North Korea thumbed its nose at diplomatic efforts to resolve the nuclear crisis yesterday by threatening to restart missile tests a day after pulling out of a key atomic treaty.
Pyongyang's ambassador to China said the moratorium on missile tests was defunct now that the US had invalidated all agreements between the two countries, while its envoys in Austria said a controversial nuclear reactor would be running in a matter of weeks.
PHOTO: AP
"That moratorium about missile test fire will be no exception now that the United States has made invalid all the agreements reached between the US and DPRK (North Korea)," ambassador Choe Kim-su told reporters at a news conference in Beijing, traditionally Pyongyang's closest ally.
Asked to clarify what Choe meant, an embassy official said his remarks meant "we might fire [missiles] and the moratorium [on the firing of missiles] is finished."
In a historic summit with Japanese Prime Minister Junichiro Koizumi in September, North Korean leader Kim Jong-il pledged to extend a moratorium on missile tests beyond its original expiry date this year.
The hardline communist state fired a suspected missile over Japan's main island of Honshu and into the Pacific in 1998, sending shockwaves around the region.

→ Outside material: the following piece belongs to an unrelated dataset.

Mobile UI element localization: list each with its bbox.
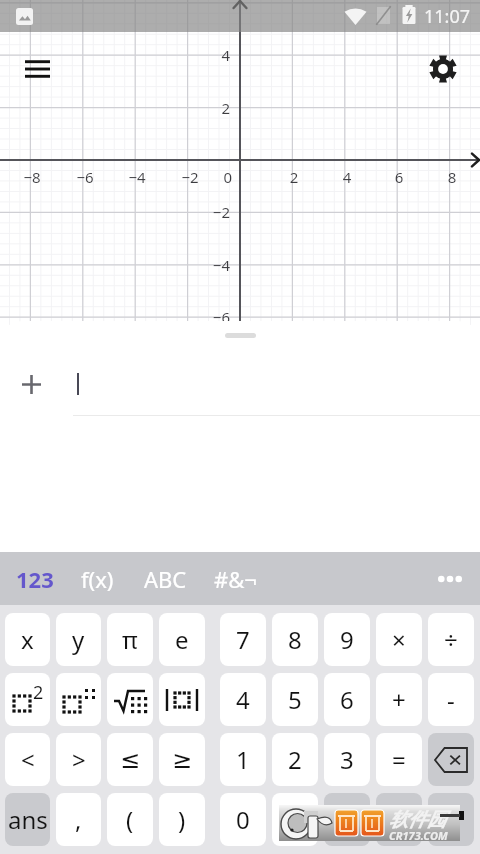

North Korean diplomats in Vienna also said that the controversial Yongbyon nuclear reactor would be running in a matter of weeks but insisted the move was the result of a US decision to stop fuel shipments.
"You have to understand that we are in winter. We badly need energy because the US stopped the deliveries of heavy fuel," said ambassador Kim Gwang-sop.

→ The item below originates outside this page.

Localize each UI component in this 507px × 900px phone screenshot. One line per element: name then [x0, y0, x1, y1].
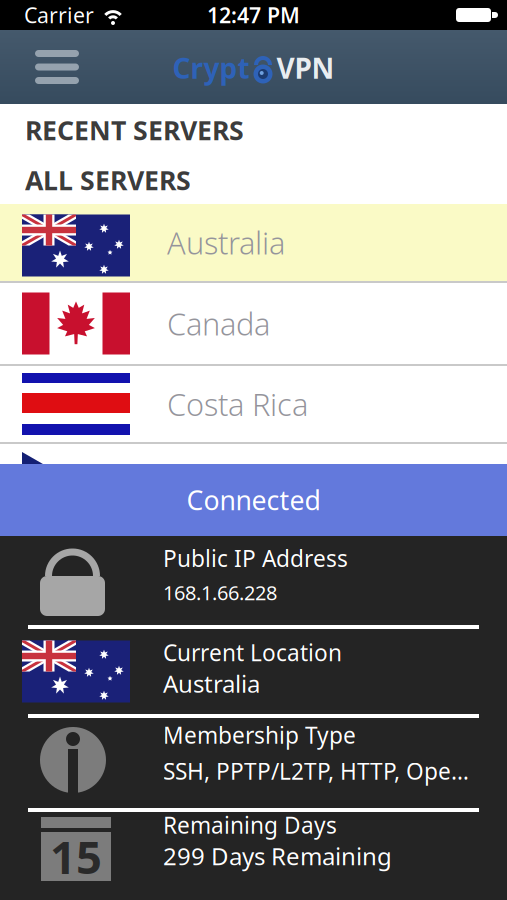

Son Mun-san, another envoy at the embassy in Vienna -- home to the UN's International Atomic Energy Agency (IAEA) -- said the Yongbyon facility would start producing electricity in a few weeks.

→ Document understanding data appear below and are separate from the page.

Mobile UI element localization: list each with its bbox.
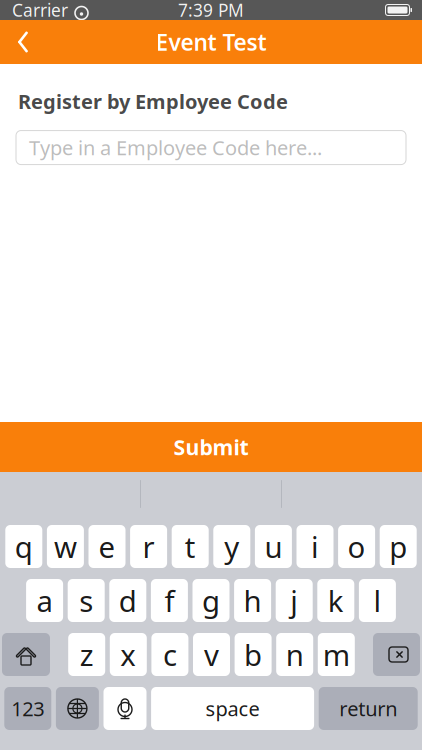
button[interactable]: k	[317, 579, 354, 622]
staticText: Event Test	[156, 27, 266, 57]
staticText: v	[204, 635, 219, 674]
button[interactable]: Back	[0, 20, 46, 64]
staticText: t	[185, 527, 196, 566]
staticText: Submit	[174, 433, 248, 461]
staticText: r	[143, 527, 155, 566]
staticText: f	[164, 581, 174, 620]
button[interactable]: s	[68, 579, 105, 622]
button[interactable]: q	[5, 525, 42, 568]
button[interactable]: t	[172, 525, 209, 568]
button[interactable]: f	[151, 579, 188, 622]
staticText: e	[98, 527, 116, 566]
button[interactable]: c	[151, 633, 188, 676]
button[interactable]: g	[192, 579, 230, 622]
button[interactable]: Type in a Employee Code here...	[16, 131, 406, 165]
button[interactable]: return	[319, 687, 418, 730]
button[interactable]: o	[338, 525, 375, 568]
button[interactable]: u	[255, 525, 292, 568]
button[interactable]: w	[47, 525, 84, 568]
staticText: 123	[11, 695, 44, 722]
staticText: p	[389, 527, 407, 566]
staticText: return	[339, 695, 397, 722]
button[interactable]: h	[234, 579, 271, 622]
button[interactable]: Submit	[0, 422, 422, 472]
staticText: y	[224, 527, 239, 566]
button[interactable]: 123	[4, 687, 51, 730]
button[interactable]: m	[318, 633, 355, 676]
staticText: c	[163, 635, 177, 674]
button[interactable]: Dictation	[104, 687, 146, 730]
button[interactable]: p	[380, 525, 417, 568]
button[interactable]: Next keyboard	[56, 687, 99, 730]
button[interactable]: n	[276, 633, 313, 676]
staticText	[68, 0, 74, 25]
staticText: 7:39 PM	[178, 0, 244, 22]
staticText: x	[120, 635, 136, 674]
staticText: g	[202, 581, 220, 620]
button[interactable]: i	[296, 525, 334, 568]
button[interactable]: l	[359, 579, 396, 622]
staticText: b	[244, 635, 262, 674]
button[interactable]: z	[68, 633, 105, 676]
staticText: w	[54, 527, 77, 566]
button[interactable]: r	[130, 525, 167, 568]
button[interactable]: y	[213, 525, 250, 568]
staticText: n	[286, 635, 304, 674]
button[interactable]: v	[193, 633, 230, 676]
button[interactable]: b	[235, 633, 272, 676]
staticText: z	[80, 635, 94, 674]
button[interactable]: Delete	[373, 633, 420, 676]
staticText: a	[37, 581, 53, 620]
staticText: j	[290, 581, 298, 620]
staticText: k	[328, 581, 344, 620]
staticText: s	[79, 581, 93, 620]
staticText: d	[119, 581, 137, 620]
button[interactable]: e	[88, 525, 126, 568]
button[interactable]: a	[26, 579, 63, 622]
button[interactable]: d	[109, 579, 146, 622]
button[interactable]: space	[151, 687, 314, 730]
staticText: i	[311, 527, 319, 566]
staticText: Carrier	[12, 0, 68, 22]
staticText: m	[323, 635, 350, 674]
button[interactable]: Shift	[2, 633, 50, 676]
staticText: space	[206, 695, 260, 722]
staticText: u	[264, 527, 282, 566]
staticText: l	[373, 581, 381, 620]
staticText: h	[244, 581, 262, 620]
button[interactable]: x	[110, 633, 147, 676]
staticText: q	[15, 527, 33, 566]
button[interactable]: j	[276, 579, 313, 622]
staticText: o	[348, 527, 366, 566]
staticText: Type in a Employee Code here...	[29, 134, 322, 161]
staticText: Register by Employee Code	[18, 88, 288, 115]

The IAEA had been monitoring Yongbyon for eight years when North Korea decided during the current crisis to expel its monitors and turn off surveillance equipment.
The Stalinist state has also reportedly unsealed thousands of spent fuel rods in a cooling pond at Yongbyon from which plutonium for making nuclear warheads could be extracted within months.
The IAEA has insisted the reprocessing facility at Yongbyon is "irrelevant" to North Korea's electricity needs.
North Korea had already triggered global outrage over its withdrawal Friday from the nuclear non-proliferation treaty (NPT). Its latest moves were set to raise tensions a further notch.
Washington said in October that Pyongyang had admitted running a secret enriched uranium nuclear weapons program in violation of a 1994 agreement, a charge North Korea has consistently denied.
The US subsequently declared the 1994 agreement "nullified" and halted fuel shipments, prompting North Korea to reactivate the Yonbyon complex and subsequently withdraw from the NPT.
More than one million people packed into central Pyongyang Saturday to hear speeches by political leaders in defense of the NPT withdrawal and pledge a fight to the death against attempts to infringe their sovereignty, the official Korean Central News Agency (KCNA) said.